G542A_pLenti-Tet-coBxb1-2A-BFP_IRES_iCasp9-2A-Blast_rtTA3 (Addgene #171588)

G698C_AttB_ACE2_IRES_mCherry-H2A-P2A-PuroR (Addgene #171594)

G758A_AttB_ACE2(del)-IRES-mCherry-H2A-P2A-PuroR (Addgene #171596)





attB-EGFP (Addgene #171597)

attB-mCherry (Addgene #171598)














Chemical transformation efficiencies

We do a lot of molecular cloning in the lab. Standard practice in the workflow is to make your own home-made chemically competent NEB 10-beta bacteria to be used fresh the day of the transformation. This has worked surprisingly well, and we have made ~ 350 different plasmid constructs in the first ~ 600 days). Each time you do the transformation, it’s important to include a positive control (we use 40 ng of attB-mCherry plasmid) to make sure the transformation step was performing properly (to help interpret / troubleshoot what may have gone wrong if you had few / zero colonies in your actual molecular cloning transformation plates). I’ve done this enough times now to know what is “normal”. Thus, especially for new members in the lab, please reference this plot to see how your own transformation results compare to how it has worked for me, where I typically get slightly more than 10,000 transformants (Note: you may get numbers better than me, which is a good thing!).

Edit 2/24/2022: It recently dawned on me that we haven’t necessarily been using a standard number of bacteria per transformation (ie. we typically prep the same amount of bacteria, and that bacteria normally just gets split into however many transformations are being done at the time. Thus, if there are 10 plasmids being transformed, the number of bacteria per transformation is ~ one fifth of the number of bacteria for when two plasmids are being transformed.

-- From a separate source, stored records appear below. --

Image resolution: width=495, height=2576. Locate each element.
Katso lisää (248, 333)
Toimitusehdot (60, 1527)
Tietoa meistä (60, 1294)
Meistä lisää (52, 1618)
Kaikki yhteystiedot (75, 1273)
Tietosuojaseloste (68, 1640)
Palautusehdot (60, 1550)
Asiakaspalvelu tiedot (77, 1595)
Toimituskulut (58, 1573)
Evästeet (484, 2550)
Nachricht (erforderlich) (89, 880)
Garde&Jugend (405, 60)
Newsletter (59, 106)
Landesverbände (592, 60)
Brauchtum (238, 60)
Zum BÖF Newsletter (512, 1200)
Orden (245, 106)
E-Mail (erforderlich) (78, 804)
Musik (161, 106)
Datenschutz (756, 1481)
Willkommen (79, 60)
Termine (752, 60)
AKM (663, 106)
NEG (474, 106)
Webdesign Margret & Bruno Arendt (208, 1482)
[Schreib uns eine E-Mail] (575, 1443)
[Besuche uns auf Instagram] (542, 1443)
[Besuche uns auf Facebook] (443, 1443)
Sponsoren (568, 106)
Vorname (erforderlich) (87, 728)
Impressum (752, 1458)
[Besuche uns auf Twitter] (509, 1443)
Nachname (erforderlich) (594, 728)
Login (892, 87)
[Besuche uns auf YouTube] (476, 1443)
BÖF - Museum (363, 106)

Well, since I had a bunch of data recorded for our positive control transformations (40ng of attB-mCherry plasmid), I decided to see what number of bacteria we had used and if there were any patterns in the transformation efficiencies:

So it looks like, depending on the instance, we used anywhere between 300 million to 10 billion bacteria per transformation. Notably, there was no real pattern in the transformation efficiency, were on average, it worked just as well with the half a billion as it was for 5 billion. Thus, it’s likely that the limiting factor at this point is the DNA and the bacteria are in vast excess.

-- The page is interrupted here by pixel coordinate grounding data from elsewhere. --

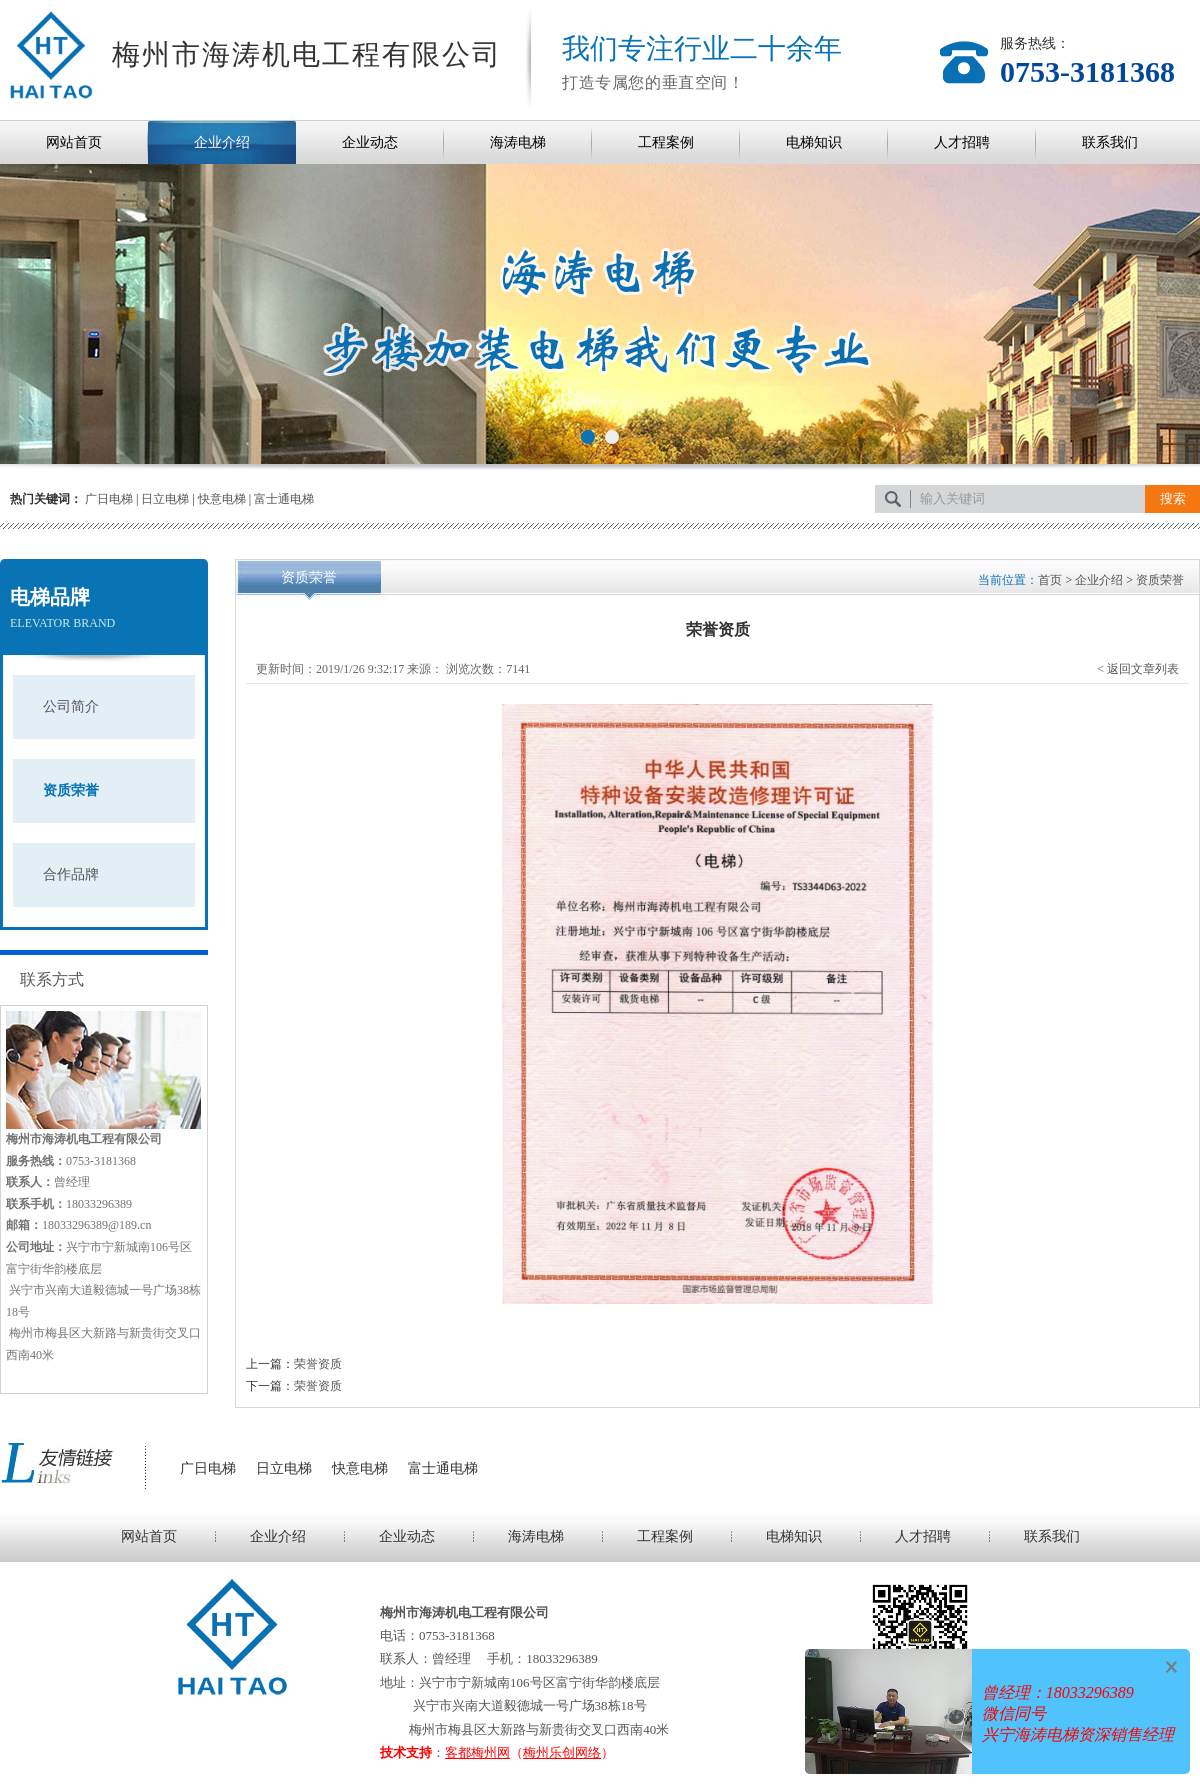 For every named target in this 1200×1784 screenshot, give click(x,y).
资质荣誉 (71, 790)
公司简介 (71, 706)
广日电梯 (109, 499)
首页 (1050, 580)
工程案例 (666, 142)
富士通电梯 (284, 499)
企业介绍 (222, 142)
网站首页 (74, 142)
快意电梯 (222, 499)
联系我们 (1110, 142)
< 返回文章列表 (1138, 669)
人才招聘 (962, 142)
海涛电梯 (518, 142)
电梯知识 (814, 142)
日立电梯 (165, 499)
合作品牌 (71, 874)
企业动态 (370, 142)
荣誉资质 (318, 1364)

For those curious, I had previously mentioned that 1mL of our e.coli at an OD of 1 corresponded to 5e8 bacterial cells / colony forming units. Thus, for a 180 mL culture at an OD of 0.2, I would do [5e8 cells/mL at OD1] * [0.2 of OD1] * [180 mL] * [1 billion cells / 1e9 cells] = ~ 18 billion cells. So if we were doing 9 transformations with this culture, it would be about 2 billion cells for each transformation.